Un groupe Balint compte de 6 à 10 membres et 1 ou 2 animateurs ou leaders. La composition du groupe engendre un sentiment de partage des expériences et c’est pourquoi il y a des arguments en faveur et contre la participation à un groupe Balint par des membres d’une même pratique familiale. Le déroulement d’une rencontre d’un groupe Balint comporte la présentation d’un cas (de mémoire) pendant 3 à 5 minutes environ, suivie d’une discussion de 1 heure ou plus. Toutes les discussions du groupe sont confidentielles (comme en psychothérapie); on crée un environnement de sécurité propice à l’expression de sentiments négatifs ou difficiles. Le leader d’un groupe Balint a pour rôle de favoriser un climat de sécurité, d’acceptation et de confiance, d’établir et de faire respecter les normes du groupe en laissant chaque membre parler tour à tour et de faciliter le cheminement du groupe pour qu’il saisisse bien le cas du présentateur. Ce rôle exige de bien comprendre la dynamique de groupe et d’utiliser son propre style et sa personnalité pour faire avancer le groupe.
De nombreuses données probantes dans les ouvrages spécialisés démontrent que la participation à un groupe Balint améliore les capacités des participants à faire face aux situations, leur disposition psychologique et leur habileté à être centrés sur le patient2,3. Pour moi, ce qui a commencé comme un essai de 3 mois avec des collègues que je connaissais est devenu une aventure de 20 ans durant laquelle des amitiés durables se sont nouées. Au fil des ans, nous avons discuté de toute une gamme de sujets: le patient «difficile», les erreurs, l’équilibre entre la vie professionnelle et familiale, les crises personnelles et la maladie, les problèmes au bureau, les étudiants en médecine, le «système», les joies de la pratique et le caractère unique de la relation avec nos patients.

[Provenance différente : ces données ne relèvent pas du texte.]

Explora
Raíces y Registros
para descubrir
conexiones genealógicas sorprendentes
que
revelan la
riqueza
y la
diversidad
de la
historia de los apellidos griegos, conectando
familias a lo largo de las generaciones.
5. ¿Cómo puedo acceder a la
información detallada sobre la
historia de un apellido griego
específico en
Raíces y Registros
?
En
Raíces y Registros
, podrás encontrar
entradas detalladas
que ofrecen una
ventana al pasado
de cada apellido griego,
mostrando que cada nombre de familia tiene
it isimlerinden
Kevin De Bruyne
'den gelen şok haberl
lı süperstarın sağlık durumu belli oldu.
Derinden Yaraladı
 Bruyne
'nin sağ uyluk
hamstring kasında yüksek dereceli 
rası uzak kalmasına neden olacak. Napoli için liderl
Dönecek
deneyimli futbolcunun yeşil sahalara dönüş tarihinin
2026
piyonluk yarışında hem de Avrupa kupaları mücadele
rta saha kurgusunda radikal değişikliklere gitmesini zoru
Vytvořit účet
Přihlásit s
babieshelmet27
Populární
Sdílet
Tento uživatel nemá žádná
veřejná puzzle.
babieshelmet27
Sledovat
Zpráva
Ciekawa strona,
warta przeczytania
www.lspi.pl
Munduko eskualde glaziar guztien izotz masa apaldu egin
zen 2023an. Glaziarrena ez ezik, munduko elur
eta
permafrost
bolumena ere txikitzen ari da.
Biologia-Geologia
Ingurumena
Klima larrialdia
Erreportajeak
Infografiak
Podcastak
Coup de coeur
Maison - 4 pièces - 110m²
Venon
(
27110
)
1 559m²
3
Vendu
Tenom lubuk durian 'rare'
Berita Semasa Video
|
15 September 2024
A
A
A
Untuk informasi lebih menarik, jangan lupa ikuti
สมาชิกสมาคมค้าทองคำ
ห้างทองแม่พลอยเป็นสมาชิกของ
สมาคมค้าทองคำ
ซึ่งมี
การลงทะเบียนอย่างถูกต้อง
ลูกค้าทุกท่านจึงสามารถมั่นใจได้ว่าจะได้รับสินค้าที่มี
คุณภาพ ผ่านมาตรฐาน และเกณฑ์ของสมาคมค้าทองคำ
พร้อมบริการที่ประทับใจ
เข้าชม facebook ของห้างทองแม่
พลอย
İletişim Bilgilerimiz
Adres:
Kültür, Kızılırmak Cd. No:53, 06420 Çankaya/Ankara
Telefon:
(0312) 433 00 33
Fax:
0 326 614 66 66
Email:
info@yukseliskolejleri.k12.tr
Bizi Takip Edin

Lorsque je mentionne mon groupe Balint à des médecins de famille ou quand je présente un colloque à des collègues universitaires, je vois de l’envie dans leurs yeux quand je décris le soutien collégial qui m’est apporté. Je me demande pourquoi ce genre de possibilité existe si peu dans le milieu canadien de la médecine familiale. Dans la plupart des programmes de résidence en médecine familiale aux États-Unis, les groupes Balint font partie de la formation4,5. Je crois qu’on ne compte que de rares groupes Balint universitaires au Canada. En Grande-Bretagne, des groupes de professionnels des soins primaires dont les discussions se fondent sur la narration sont maintenant accessibles dans de nombreuses pratiques familiales communautaires.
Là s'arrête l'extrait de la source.